Influence of sodium periodate-accelerated polydopamine modification of polyethylene fibers on fiber-matrix bonding in cementitious composites

Surface functionalization of polyethylene (PE) fibers with polydopamine (PDA) enhances the interfacial performance between fibers and cementitious matrices, influencing the efficiency of fiber reinforcements in cementitious composites. However, typical PDA modification requires a long treatment duration which is a major hurdle for practical applications. This paper introduces a facile strategy to rapidly modify PE fibers with dopamine (DA) by adding sodium periodate (SP) as an oxidizing agent. PE fibers were DA-modified with varied SP concentration and modification time; their surface properties were analyzed by environmental scanning electron microscopy (ESEM), atomic force microscopy (AFM), thermogravimetric analysis (TGA), X-ray photoelectron spectroscopy (XPS), and zeta potential measurements (ZP). The tensile strength and modulus of elasticity of the PE fibers were enhanced by 28% and 40%, respectively, through fast PDA modification. Micromechanical studies of the fibers embedded in cement depicted a considerable improvement in maximum pullout load, interfacial shear strength and pullout energy by the fiber functionalization.
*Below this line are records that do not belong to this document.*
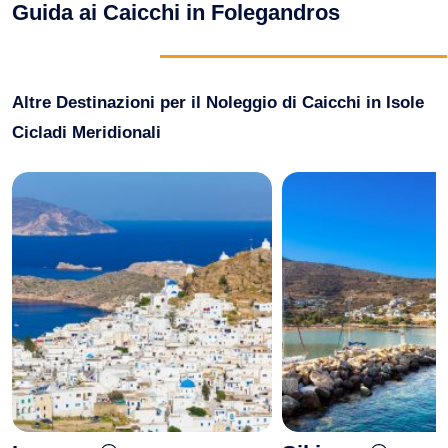
Sport Acquatici
Guida ai Caicchi in Folegandros
Cibo E Bevande
Contattaci
Come Prenotare
Altre Destinazioni per il Noleggio di Caicchi in Isole
Termini e Condizioni
Cicladi Meridionali
Stai Cercando un Caicco?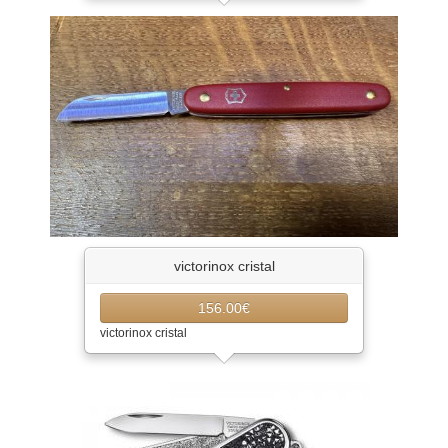
victorinox cristal
156.00€
victorinox cristal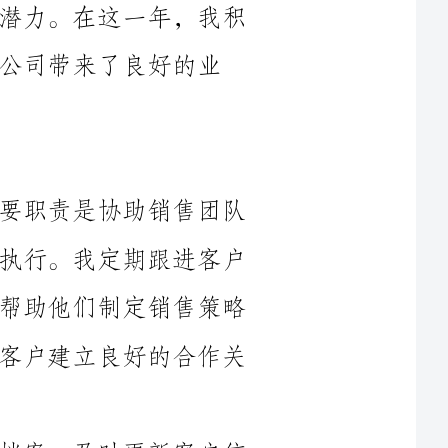
1.销售支持：作为销售助理，我的主要职责是协助销售团队
进行市场调研和销售活动的策划、组织和执行。我定期跟进客户
需求，及时为销售团队提供相关信息，并帮助他们制定销售策略
和方案。我积极参与客户洽谈和谈判，与客户建立良好的合作关
2.客户管理：我负责建立和维护客户档案，及时更新客户信
息和沟通记录。我通过电话、邮件和会议等方式与客户进行有效
的沟通，解答他们的问题，并及时帮助他们解决问题。我也协助
3.销售报告：我负责销售数据的收集、整理和分析，撰写销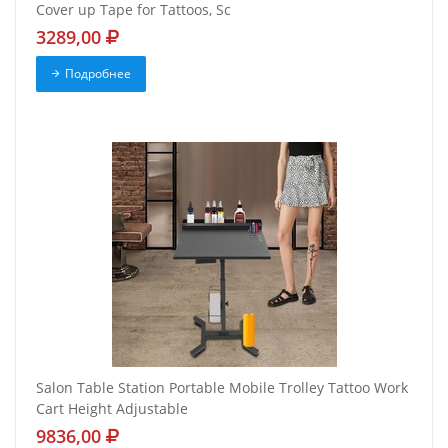
Cover up Tape for Tattoos, Sc
3289,00
Подробнее
Salon Table Station Portable Mobile Trolley Tattoo Work
Cart Height Adjustable
9836,00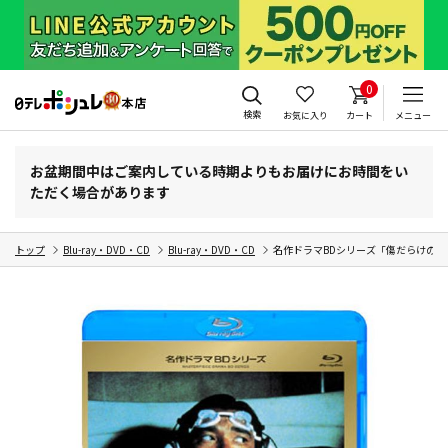
0
検索
お気に入り
カート
メニュー
お盆期間中はご案内している時期よりもお届けにお時間をい
ただく場合があります
トップ
Blu-ray・DVD・CD
Blu-ray・DVD・CD
名作ドラマBDシリーズ「傷だらけの天使」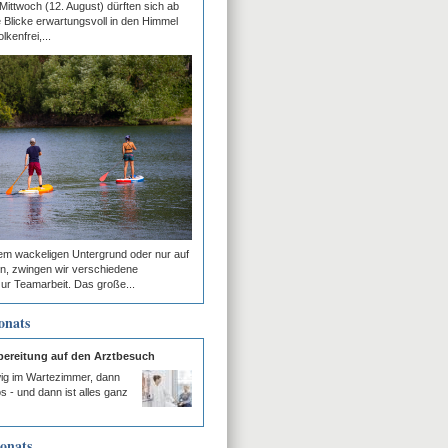
ttwoch (12. August) dürften sich ab
e Blicke erwartungsvoll in den Himmel
lkenfrei,...
em wackeligen Untergrund oder nur auf
n, zwingen wir verschiedene
ur Teamarbeit. Das große...
onats
rbereitung auf den Arztbesuch
wig im Wartezimmer, dann
os - und dann ist alles ganz
onats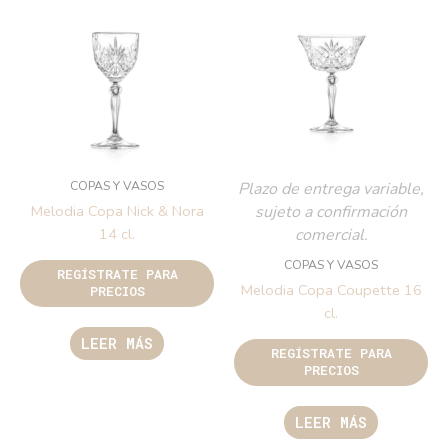
COPAS Y VASOS
Plazo de entrega variable,
sujeto a confirmación
Melodia Copa Nick & Nora
comercial.
14 cl.
COPAS Y VASOS
REGÍSTRATE PARA
Melodia Copa Coupette 16
PRECIOS
cl.
LEER MÁS
REGÍSTRATE PARA
PRECIOS
LEER MÁS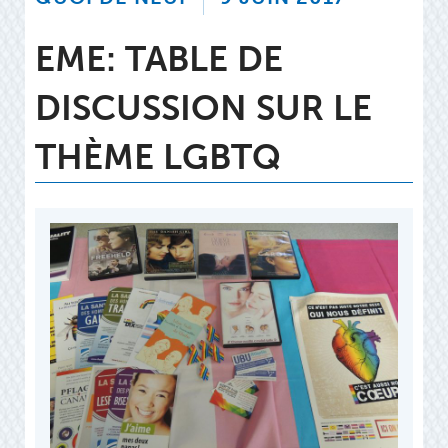
EME: TABLE DE
DISCUSSION SUR LE
THÈME LGBTQ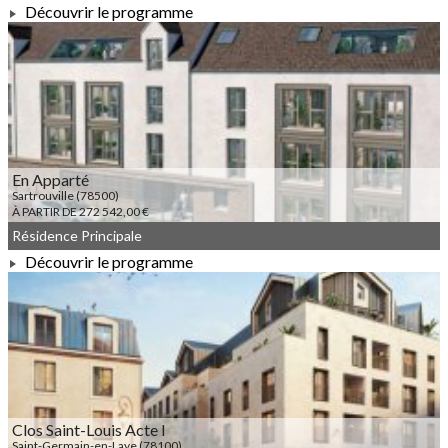
Découvrir le programme
À PARTIR DE 175 000,00 €
En Apparté
Sartrouville (78500)
À PARTIR DE 272 542,00 €
Résidence Principale
Découvrir le programme
À PARTIR DE 272 542,00 €
Clos Saint-Louis Acte I
Saint-Germain-en-Laye (78100)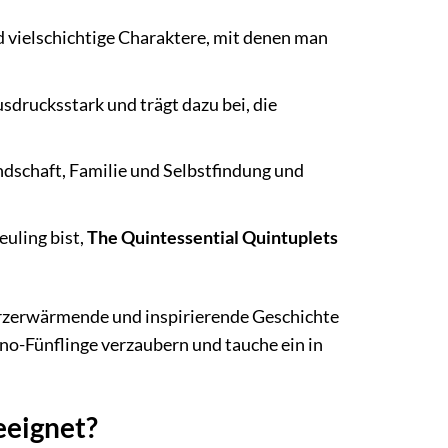
d vielschichtige Charaktere, mit denen man
usdrucksstark und trägt dazu bei, die
dschaft, Familie und Selbstfindung und
euling bist,
The Quintessential Quintuplets
herzerwärmende und inspirierende Geschichte
no-Fünflinge verzaubern und tauche ein in
eeignet?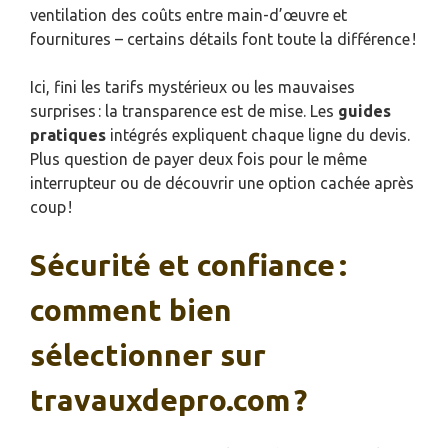
ventilation des coûts entre main-d’œuvre et
fournitures – certains détails font toute la différence !
Ici, fini les tarifs mystérieux ou les mauvaises
surprises : la transparence est de mise. Les
guides
pratiques
intégrés expliquent chaque ligne du devis.
Plus question de payer deux fois pour le même
interrupteur ou de découvrir une option cachée après
coup !
Sécurité et confiance :
comment bien
sélectionner sur
travauxdepro.com ?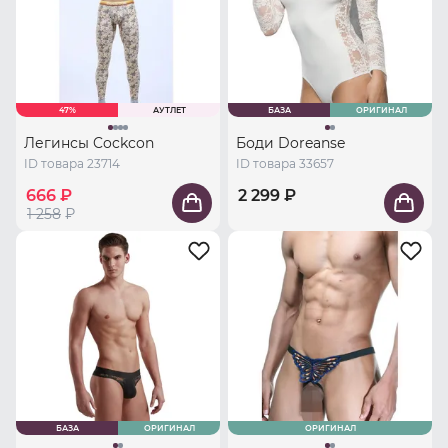
47%
АУТЛЕТ
БАЗА
ОРИГИНАЛ
Легинсы Cockcon
Боди Doreanse
ID товара 23714
ID товара 33657
666 ₽
2 299 ₽
1 258
₽
БАЗА
ОРИГИНАЛ
ОРИГИНАЛ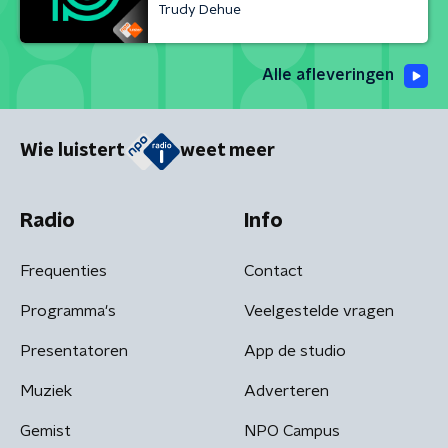
Trudy Dehue
Alle afleveringen
Wie luistert
weet meer
Radio
Info
Frequenties
Contact
Programma's
Veelgestelde vragen
Presentatoren
App de studio
Muziek
Adverteren
Gemist
NPO Campus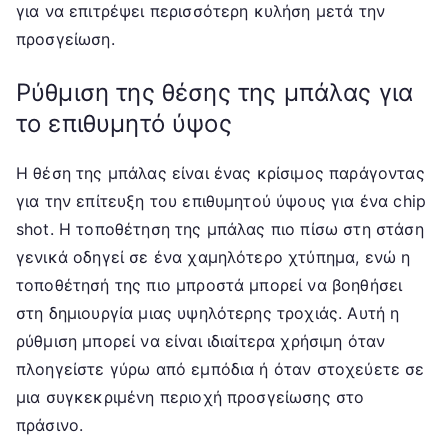
για να επιτρέψει περισσότερη κυλήση μετά την
προσγείωση.
Ρύθμιση της θέσης της μπάλας για
το επιθυμητό ύψος
Η θέση της μπάλας είναι ένας κρίσιμος παράγοντας
για την επίτευξη του επιθυμητού ύψους για ένα chip
shot. Η τοποθέτηση της μπάλας πιο πίσω στη στάση
γενικά οδηγεί σε ένα χαμηλότερο χτύπημα, ενώ η
τοποθέτησή της πιο μπροστά μπορεί να βοηθήσει
στη δημιουργία μιας υψηλότερης τροχιάς. Αυτή η
ρύθμιση μπορεί να είναι ιδιαίτερα χρήσιμη όταν
πλοηγείστε γύρω από εμπόδια ή όταν στοχεύετε σε
μια συγκεκριμένη περιοχή προσγείωσης στο
πράσινο.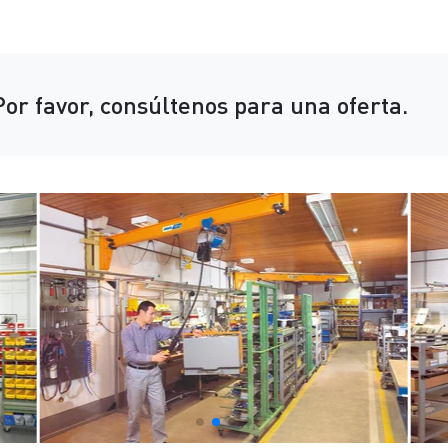
Por favor, consúltenos para una oferta.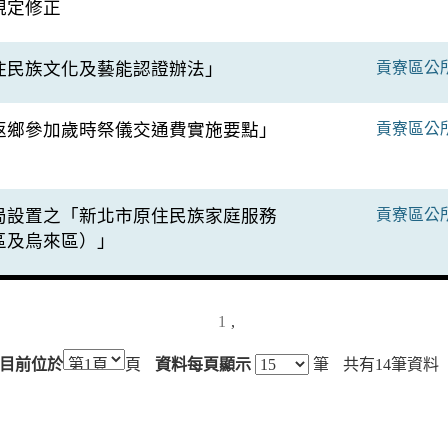
規定修正
住民族文化及藝能認證辦法」
貢寮區公
返鄉參加歲時祭儀交通費實施要點」
貢寮區公
局設置之「新北市原住民族家庭服務
貢寮區公
區及烏來區）」
1
,
目前位於
頁
資料每頁顯示
筆
共有
14
筆資料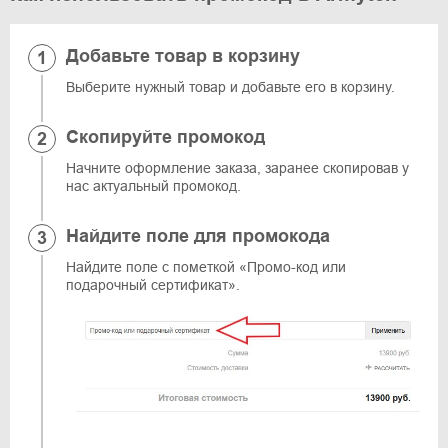
Добавьте товар в корзину
Выберите нужный товар и добавьте его в корзину.
Скопируйте промокод
Начните оформление заказа, заранее скопировав у
нас актуальный промокод.
Найдите поле для промокода
Найдите поле с пометкой «Промо-код или
подарочный сертификат».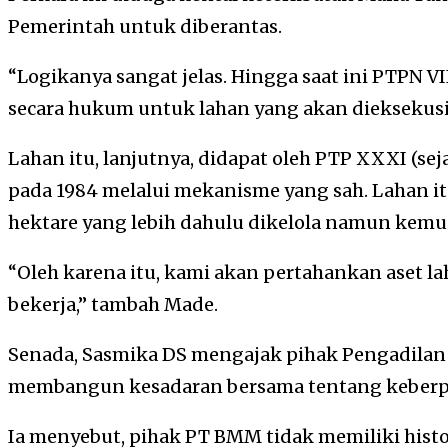
Pemerintah untuk diberantas.
“Logikanya sangat jelas. Hingga saat ini PTPN VI
secara hukum untuk lahan yang akan dieksekusi t
Lahan itu, lanjutnya, didapat oleh PTP XXXI (se
pada 1984 melalui mekanisme yang sah. Lahan itu
hektare yang lebih dahulu dikelola namun kemu
“Oleh karena itu, kami akan pertahankan aset l
bekerja,” tambah Made.
Senada, Sasmika DS mengajak pihak Pengadila
membangun kesadaran bersama tentang keberp
Ia menyebut, pihak PT BMM tidak memiliki histor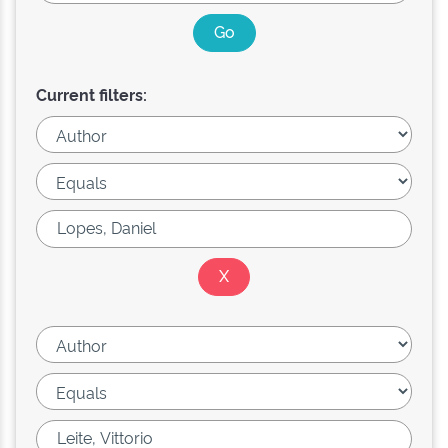
Current filters:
These improved properties can be ascribed to an increase in surface roughness, proved by AFM and ESEM, as well as a chemical activation of the PE fiber surface, demonstrated by XPS and ZP. Hence, the research findings provide an effective fast technique to functionalize PE fibers by PDA coating to achieve a stronger bond at the fiber/matrix interface, leading to an optimized fiber-reinforcing effect in cementitious composites.